Apple’s press release makes it clear that the deal is all about music. “Music is such an important part of all of our lives and holds a special place within our hearts at Apple,” said Apple CEO Tim Cook. “I’ve always known in my heart that Beats belonged with Apple,” said Beats co-founder Jimmy Iovine. We almost expected to see little heart icons splashed across the press release.
Interestingly, the press release hints that Beats will keep its own unique branding, separate from Apple’s, something that seldom happens with Apple acquisitions. “The addition of Beats will make our music lineup even better, from free streaming with iTunes Radio to a world-class subscription service in Beats, and of course buying music from the iTunes Store as customers have loved to do for years,” said Eddy Cue, Apple’s senior vice president of Internet software and services.
Not only does Beats Music appear to be sticking around, its iOS app was updated to version 2.1.0 on the day the deal was announced, doubling the free trial period to 14 days and dropping the annual subscription fee from $119.88 to $99.99. In an internal memo to employees, Tim Cook emphasized the importance of Beats Music in the deal, saying, “Beats Music was built with deep respect for both artists and fans. We think it’s the first subscription service to really get it right.” (We predicted that
sentiment in our pre-deal coverage of Beats at “FunBITS: What Sets Beats Music Apart,” 16 May 2014)
Jimmy Iovine, a legend in the music business, will be leaving his position as chairman of Interscope Records to work full-time at Apple, and Beats co-founder Dr. Dre said he would do “as much as it takes” for Apple while continuing to produce music. According to a quote in The Wall Street Journal, Iovine said the two men’s titles would simply be “Jimmy and Dre.”
What Is Apple Ignoring About Dr. Dre? — Jimmy Iovine and Dr. Dre bring decades of music industry experience and connections, as well as their fair share of cool. But with sexism in the technology industry being such a hot-button topic these days, we would be remiss not to mention Dre’s past history of violence and misogyny.
James Robinson of Pando Daily recounts a violent 1991 incident between Dre (whose real name is Andre Young) and television personality Dee Barnes at a nightclub. Dre later pled “no contest” to misdemeanor battery and settled a $22 million lawsuit with Barnes out of court. Dre faced many other legal troubles in the early 1990s related to alleged assaults, not to mention his numerous songs that feature misogynistic lyrics. However, Dre seems to be on the straight and narrow since marrying Nicole Threatt in 1996.
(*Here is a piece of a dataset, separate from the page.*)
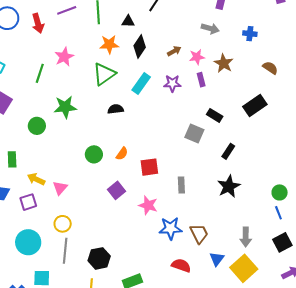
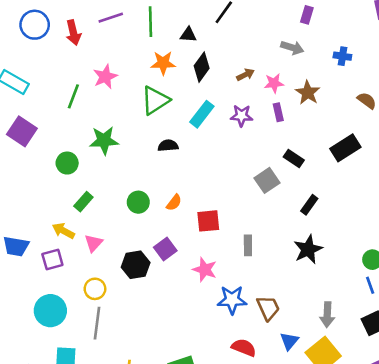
gray square: (194, 134) -> (267, 180), turned 30
green rectangle: (12, 159) -> (83, 202), moved, turned 42
black hexagon: (99, 258) -> (136, 265), moved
These actions may be in the distant past, but they’re still troubling. As Robinson says in the Pando Daily piece, “We all know there exists a double standard for celebrity crimes. Behavior that would be career-ending for a ‘regular’ person is somehow accepted as part and parcel of the celebrity lifestyle, particularly in the music industry. Also, there will be some who argue that Young’s transgressions took place over a decade ago, as if there is a statute of limitations on taking pride on beating a woman while your bodyguard holds back a crowd.”
What would the response be if another male Apple executive were found to have such a history of violence? And what sort of message does this send to women in the tech industry? Misogynistic lyrics and actual assault are far beyond the tech world’s usual hand-wringing about models at trade shows and whether conferences have enough female speakers. Perhaps an appeal to “it’s just business” will be enough to brush away such concerns, but if not, Apple is dipping into unfamiliar and likely uncomfortable waters.